そう意気込んでいられたのも、ほんの一瞬だけだった。
展望台には、先客がいた。
物音がして振り返り、わたくしは固まった。
五羽ものカラスが、目を爛々と輝かせて、こちらを見つめていたのだ。
「ひ、ひいっ!」
飛んで逃げると、カラスは追いかけてくる。
カラスたちは、私を食おうとしているのだ。
飛行能力も、数の上でも、向こうの方が上だった。
わたくしが上に逃げようとしたら、一羽のカラスが先回りしている。
左に逃げると、そちらにもカラスがいる。
下にも、待ち受けている。
迫るカラスから逃げようと、わたくしはカラスがいない方向に逃げる。
「こっちこないで!わたくしは人間よ!」
こちらの声が聞こえているのかいないのかは分からないが、カラスは楽しそうな鳴き声をあげる。
「こんなところで、死にたくない……!」
どこかに隠れなくては、と辺りを見渡し、
わたくしは、気がついた。
真っ正面には、巨大な建物が建っていた。
このまま飛ぶと、激突してしまう。
避けようとするも、周りはカラスが飛んでいて、身動きができない。
気づかないうちに、カラスに追い込まれていたのだ。
壁に激突するか、カラスの餌食になるか。
唐突な選択に、わたくしはパニックに陥る。
どちらがいいか、どちらの方が生き残るか、なんて、考えられなかった。
ただがむしゃらに飛んで、飛んで、飛んで、
わずかにあいていた建物の隙間に滑り込んだ。
カラスは、入ってこない。
何かが身体を撫でる。
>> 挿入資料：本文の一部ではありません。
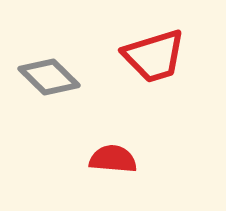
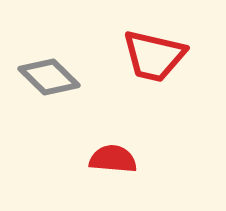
red trapezoid: rotated 30 degrees clockwise
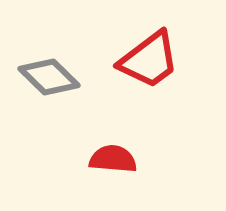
red trapezoid: moved 5 px left, 4 px down; rotated 50 degrees counterclockwise
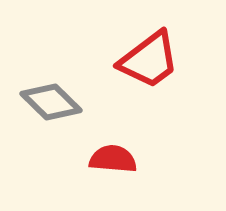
gray diamond: moved 2 px right, 25 px down
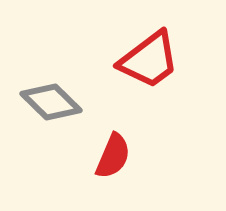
red semicircle: moved 3 px up; rotated 108 degrees clockwise
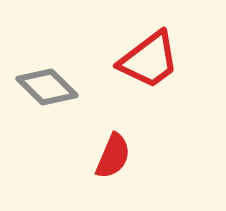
gray diamond: moved 4 px left, 15 px up
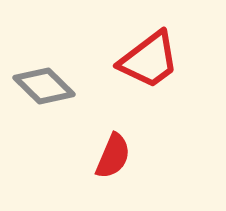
gray diamond: moved 3 px left, 1 px up
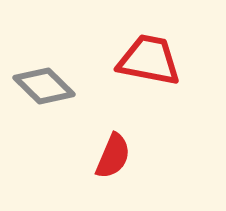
red trapezoid: rotated 132 degrees counterclockwise
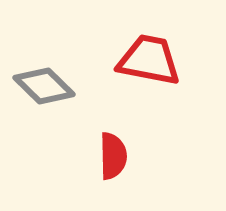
red semicircle: rotated 24 degrees counterclockwise
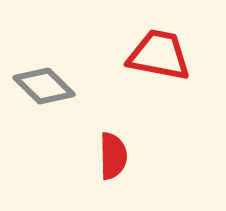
red trapezoid: moved 10 px right, 5 px up
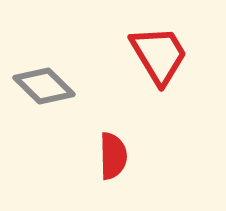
red trapezoid: rotated 48 degrees clockwise
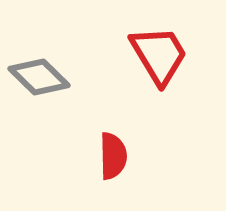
gray diamond: moved 5 px left, 9 px up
風だと分かっていても、身体が震える。
カラスは、入ってこない。
カラスは、入ってこない。
……カラスは、入ってこない。
わたくしは恐る恐る顔をだす。カラスは諦めたのか、遠くの空に消えていった。
ほっとした私は、その場にしゃがみこむ。
「……元の姿に、戻れるのかな……」
魔法使いは、何と言っていたか。
愛がどうのこうのと口にしていたような気がする。
魔法使いに言われなくても、わたくしは愛を知っている。だって、わたくしは愛されていたのだから。
「あの魔法使いを、探さないと」
どんな手を使ってでも、わたくしを元に戻してもらわねばならない。
もう一度空を見渡す。カラスの姿はみえない。それどころか、空を飛ぶ生物もいない。
原因は、空を漂う雲のせいに違いない。雲の色は黒く、重々しい。暫くすると雨が降ってくるに違いない。
野生の動物なんて興味はなかったのでよく知らないが、雨の中空を飛ぶと、低体温になって衰弱してしまうかもしれない。
雨が降る前に、あの魔法使いを探さねばならない。
「……」
わたくしは恐怖を押し殺して、空へと飛び出した。